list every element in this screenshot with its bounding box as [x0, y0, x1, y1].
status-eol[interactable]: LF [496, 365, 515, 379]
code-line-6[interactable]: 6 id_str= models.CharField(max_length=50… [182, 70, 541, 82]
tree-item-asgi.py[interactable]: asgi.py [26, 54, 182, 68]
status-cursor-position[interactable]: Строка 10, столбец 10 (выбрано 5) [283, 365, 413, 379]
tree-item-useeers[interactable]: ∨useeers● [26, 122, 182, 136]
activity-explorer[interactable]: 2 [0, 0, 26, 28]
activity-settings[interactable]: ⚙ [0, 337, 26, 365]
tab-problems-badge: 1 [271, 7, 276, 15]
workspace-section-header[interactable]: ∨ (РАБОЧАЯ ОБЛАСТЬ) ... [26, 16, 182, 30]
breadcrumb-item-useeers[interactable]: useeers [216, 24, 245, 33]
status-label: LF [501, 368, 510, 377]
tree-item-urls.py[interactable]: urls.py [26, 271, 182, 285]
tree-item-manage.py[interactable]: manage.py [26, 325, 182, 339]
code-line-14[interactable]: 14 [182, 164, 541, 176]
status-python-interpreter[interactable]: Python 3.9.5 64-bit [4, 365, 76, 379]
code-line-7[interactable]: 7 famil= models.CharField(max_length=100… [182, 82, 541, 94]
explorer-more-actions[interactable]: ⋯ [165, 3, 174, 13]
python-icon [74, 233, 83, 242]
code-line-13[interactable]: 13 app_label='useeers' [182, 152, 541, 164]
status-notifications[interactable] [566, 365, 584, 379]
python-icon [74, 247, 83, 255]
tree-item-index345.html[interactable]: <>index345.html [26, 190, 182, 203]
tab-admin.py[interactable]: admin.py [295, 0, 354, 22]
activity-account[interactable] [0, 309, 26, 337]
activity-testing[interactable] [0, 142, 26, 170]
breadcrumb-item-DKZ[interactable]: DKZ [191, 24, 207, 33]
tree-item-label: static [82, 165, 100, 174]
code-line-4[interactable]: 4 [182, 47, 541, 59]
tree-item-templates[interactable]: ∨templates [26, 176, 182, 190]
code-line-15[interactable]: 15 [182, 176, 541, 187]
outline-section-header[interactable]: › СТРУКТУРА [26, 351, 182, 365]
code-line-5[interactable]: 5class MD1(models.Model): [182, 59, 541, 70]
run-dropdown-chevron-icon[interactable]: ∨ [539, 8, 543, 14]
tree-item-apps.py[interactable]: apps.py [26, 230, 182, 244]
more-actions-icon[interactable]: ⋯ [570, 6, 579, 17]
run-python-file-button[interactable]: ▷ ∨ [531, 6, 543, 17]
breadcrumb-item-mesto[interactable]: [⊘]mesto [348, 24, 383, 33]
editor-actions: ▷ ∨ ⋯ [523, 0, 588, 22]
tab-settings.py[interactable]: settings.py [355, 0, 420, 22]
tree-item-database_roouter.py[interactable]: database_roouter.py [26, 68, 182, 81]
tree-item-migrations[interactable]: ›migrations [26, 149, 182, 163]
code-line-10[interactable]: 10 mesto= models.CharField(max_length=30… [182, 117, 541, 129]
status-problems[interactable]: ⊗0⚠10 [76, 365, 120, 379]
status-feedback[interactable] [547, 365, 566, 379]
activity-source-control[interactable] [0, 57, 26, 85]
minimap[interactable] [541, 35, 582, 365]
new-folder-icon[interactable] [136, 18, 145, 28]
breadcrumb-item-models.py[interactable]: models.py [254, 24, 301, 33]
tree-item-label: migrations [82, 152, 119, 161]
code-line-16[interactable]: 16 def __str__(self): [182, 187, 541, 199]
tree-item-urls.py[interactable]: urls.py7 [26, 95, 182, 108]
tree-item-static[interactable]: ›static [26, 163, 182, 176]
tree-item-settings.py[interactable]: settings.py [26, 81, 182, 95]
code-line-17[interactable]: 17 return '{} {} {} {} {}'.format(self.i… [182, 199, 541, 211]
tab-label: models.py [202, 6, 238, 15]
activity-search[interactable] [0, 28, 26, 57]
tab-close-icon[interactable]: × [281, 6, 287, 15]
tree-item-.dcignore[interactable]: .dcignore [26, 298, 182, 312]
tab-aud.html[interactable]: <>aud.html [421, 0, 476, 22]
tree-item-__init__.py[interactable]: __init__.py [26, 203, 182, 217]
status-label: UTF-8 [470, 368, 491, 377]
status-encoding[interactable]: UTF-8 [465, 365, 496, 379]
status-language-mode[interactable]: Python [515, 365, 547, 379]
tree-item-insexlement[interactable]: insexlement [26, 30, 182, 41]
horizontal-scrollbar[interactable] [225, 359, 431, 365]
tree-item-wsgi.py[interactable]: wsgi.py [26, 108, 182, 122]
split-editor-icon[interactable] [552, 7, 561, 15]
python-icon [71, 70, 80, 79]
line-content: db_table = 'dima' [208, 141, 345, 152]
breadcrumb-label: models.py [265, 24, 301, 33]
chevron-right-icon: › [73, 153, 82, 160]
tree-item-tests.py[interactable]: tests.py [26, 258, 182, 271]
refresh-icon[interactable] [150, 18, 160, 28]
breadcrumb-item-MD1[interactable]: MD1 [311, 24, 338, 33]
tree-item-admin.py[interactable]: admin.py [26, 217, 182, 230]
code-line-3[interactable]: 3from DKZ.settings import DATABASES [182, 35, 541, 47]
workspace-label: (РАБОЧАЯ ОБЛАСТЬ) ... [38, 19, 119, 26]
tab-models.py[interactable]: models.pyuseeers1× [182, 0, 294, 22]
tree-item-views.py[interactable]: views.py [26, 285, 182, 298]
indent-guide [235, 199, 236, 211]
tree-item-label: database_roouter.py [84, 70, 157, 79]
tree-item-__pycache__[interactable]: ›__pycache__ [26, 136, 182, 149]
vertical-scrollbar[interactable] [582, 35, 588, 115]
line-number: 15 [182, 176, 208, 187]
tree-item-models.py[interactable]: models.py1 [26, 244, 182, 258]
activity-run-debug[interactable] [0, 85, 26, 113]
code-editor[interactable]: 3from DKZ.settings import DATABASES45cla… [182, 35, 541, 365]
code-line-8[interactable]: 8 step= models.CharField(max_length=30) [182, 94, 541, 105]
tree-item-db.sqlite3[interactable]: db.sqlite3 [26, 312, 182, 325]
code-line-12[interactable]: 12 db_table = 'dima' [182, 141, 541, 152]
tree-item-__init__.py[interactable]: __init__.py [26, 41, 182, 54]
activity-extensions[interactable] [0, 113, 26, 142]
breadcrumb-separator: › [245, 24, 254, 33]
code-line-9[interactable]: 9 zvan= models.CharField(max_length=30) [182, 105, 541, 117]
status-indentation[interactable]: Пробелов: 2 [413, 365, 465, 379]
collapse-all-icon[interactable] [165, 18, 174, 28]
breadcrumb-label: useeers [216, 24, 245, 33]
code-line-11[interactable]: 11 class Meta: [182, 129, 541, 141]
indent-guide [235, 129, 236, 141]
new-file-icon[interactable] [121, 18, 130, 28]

—————

DIRECTIONS: Using the material above, work out how many lines hold the word "CharField". Reply with that number alone.

OUTPUT OF THE TASK: 5